Possible headstone unearthed at Lincoln construction site
Construction on a vacant lot in Lincoln that abuts a historic cemetery has been stopped by the town after a possible headstone was unearthed.
“Where there’s smoke there’s fire,” said Ken Postle, who is the cemetery coordinator for the Blackstone Valley Historical Society.
When Postle found out the vacant property on Sprague Avenue and River Road was recently sold and under construction, he had a suspicion there were headstones underground.
“I came back last night. I’m walking around. I was here 15 minutes, like I said, and I saw the base right there. It’s plain as day. It’s not a rocket science thing,” Postle said.
Postle believes he found the base of a headstone that dates back to the 1700 or 1800s. He also found stones on the lot that he said marked Quaker burial grounds.

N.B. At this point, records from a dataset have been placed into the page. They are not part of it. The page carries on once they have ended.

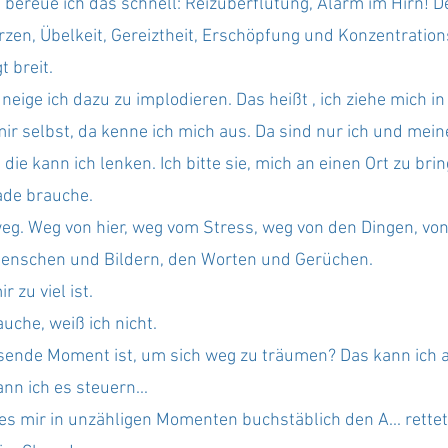
bereue ich das schnell: Reizüberflutung, Alarm im Hirn! De
zen, Übelkeit, Gereiztheit, Erschöpfung und Konzentration
 breit. 
eige ich dazu zu implodieren. Das heißt , ich ziehe mich in
 mir selbst, da kenne ich mich aus. Da sind nur ich und mei
ie kann ich lenken. Ich bitte sie, mich an einen Ort zu brin
rade brauche. 
weg. Weg von hier, weg vom Stress, weg von den Dingen, vo
Menschen und Bildern, den Worten und Gerüchen. 
 zu viel ist.
uche, weiß ich nicht.
sende Moment ist, um sich weg zu träumen? Das kann ich a
nn ich es steuern...
 es mir in unzähligen Momenten buchstäblich den A... rettet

State law prohibits construction within 25 feet of a recorded historic cemetery.
Lincoln Town Administrator Joseph Almond said the property owner was ordered to stop construction while state archaeologists investigate if what was unearthed was a grave marker.
Town records indicate the property is owned by Crescent Properties. NBC 10 News was unable to reach Crescent Properties for comment, but Postle said the developer has been cooperative with him.

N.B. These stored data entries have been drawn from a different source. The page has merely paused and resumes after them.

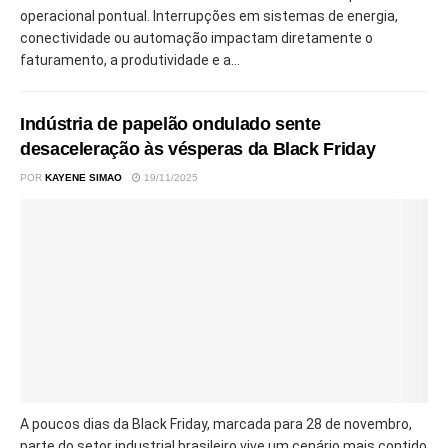
operacional pontual. Interrupções em sistemas de energia,
conectividade ou automação impactam diretamente o
faturamento, a produtividade e a...
Indústria de papelão ondulado sente
desaceleração às vésperas da Black Friday
POR
KAYENE SIMAO
19/11/2025
A poucos dias da Black Friday, marcada para 28 de novembro,
parte do setor industrial brasileiro vive um cenário mais contido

Postle said it’s about respecting the dead.
“It gets you,” he said. “Sometimes, you go home and you just weep. You know, because you’re thinking -- as you’re touching these stones -- you’re thinking, ‘I’m the first person to touch these.’”
Technology called ground penetration radar would help archaeologists figure out if there are graves there and how many, Postle told NBC 10.

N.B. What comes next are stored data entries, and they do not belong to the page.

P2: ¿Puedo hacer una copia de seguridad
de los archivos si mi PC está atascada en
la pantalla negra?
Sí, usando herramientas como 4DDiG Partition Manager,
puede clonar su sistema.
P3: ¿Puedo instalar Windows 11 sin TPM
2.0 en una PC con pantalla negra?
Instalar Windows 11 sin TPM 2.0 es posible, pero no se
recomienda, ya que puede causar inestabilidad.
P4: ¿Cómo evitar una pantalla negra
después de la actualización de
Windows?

“Absolutely, but you know based on what we just see over there there’s definitely been people buried there. Whether they’re there now is going to be up to somebody who’s scientific expertise and their equipment is going to be able to determine,” Postle said.
The previous owner of the property, James Walker, told NBC 10 he had no knowledge of the cemetery extending into his former property. Walker said his family used to grow fruits and vegetables on the lot.